== Segment start ==
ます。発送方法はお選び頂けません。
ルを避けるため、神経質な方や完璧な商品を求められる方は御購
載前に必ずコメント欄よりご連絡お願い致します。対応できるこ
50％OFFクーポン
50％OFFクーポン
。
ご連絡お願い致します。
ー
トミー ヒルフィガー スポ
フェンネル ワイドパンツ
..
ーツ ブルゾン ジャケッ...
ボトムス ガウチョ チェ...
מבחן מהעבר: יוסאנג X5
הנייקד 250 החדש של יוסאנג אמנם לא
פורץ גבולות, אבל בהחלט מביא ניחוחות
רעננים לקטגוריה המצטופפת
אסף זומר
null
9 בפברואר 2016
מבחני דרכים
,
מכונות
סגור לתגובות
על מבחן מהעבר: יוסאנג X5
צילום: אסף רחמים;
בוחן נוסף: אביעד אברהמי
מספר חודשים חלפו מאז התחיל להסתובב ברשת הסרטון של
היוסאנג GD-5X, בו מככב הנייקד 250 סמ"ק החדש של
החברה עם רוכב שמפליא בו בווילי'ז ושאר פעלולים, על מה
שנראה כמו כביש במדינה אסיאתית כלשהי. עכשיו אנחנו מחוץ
== Segment end ==
== Segment start ==
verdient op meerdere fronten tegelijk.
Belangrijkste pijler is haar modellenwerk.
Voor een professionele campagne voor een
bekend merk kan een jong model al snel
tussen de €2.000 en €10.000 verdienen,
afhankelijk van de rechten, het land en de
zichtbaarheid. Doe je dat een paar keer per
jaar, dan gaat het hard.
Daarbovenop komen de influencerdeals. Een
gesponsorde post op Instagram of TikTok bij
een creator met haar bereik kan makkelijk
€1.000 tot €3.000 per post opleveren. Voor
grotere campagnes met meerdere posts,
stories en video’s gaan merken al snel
== Segment end ==
## [Exercise objective]
Out of the material above, output word for word the line with "ます。発送方法はお選び頂けません。", the line with "שנראה כמו כביש", and all lines between them, with nothing else.

## [Answer section]
ます。発送方法はお選び頂けません。
ルを避けるため、神経質な方や完璧な商品を求められる方は御購
載前に必ずコメント欄よりご連絡お願い致します。対応できるこ
50％OFFクーポン
50％OFFクーポン
。
ご連絡お願い致します。
ー
トミー ヒルフィガー スポ
フェンネル ワイドパンツ
..
ーツ ブルゾン ジャケッ...
ボトムス ガウチョ チェ...
מבחן מהעבר: יוסאנג X5
הנייקד 250 החדש של יוסאנג אמנם לא
פורץ גבולות, אבל בהחלט מביא ניחוחות
רעננים לקטגוריה המצטופפת
אסף זומר
null
9 בפברואר 2016
מבחני דרכים
,
מכונות
סגור לתגובות
על מבחן מהעבר: יוסאנג X5
צילום: אסף רחמים;
בוחן נוסף: אביעד אברהמי
מספר חודשים חלפו מאז התחיל להסתובב ברשת הסרטון של
היוסאנג GD-5X, בו מככב הנייקד 250 סמ"ק החדש של
החברה עם רוכב שמפליא בו בווילי'ז ושאר פעלולים, על מה
שנראה כמו כביש במדינה אסיאתית כלשהי. עכשיו אנחנו מחוץ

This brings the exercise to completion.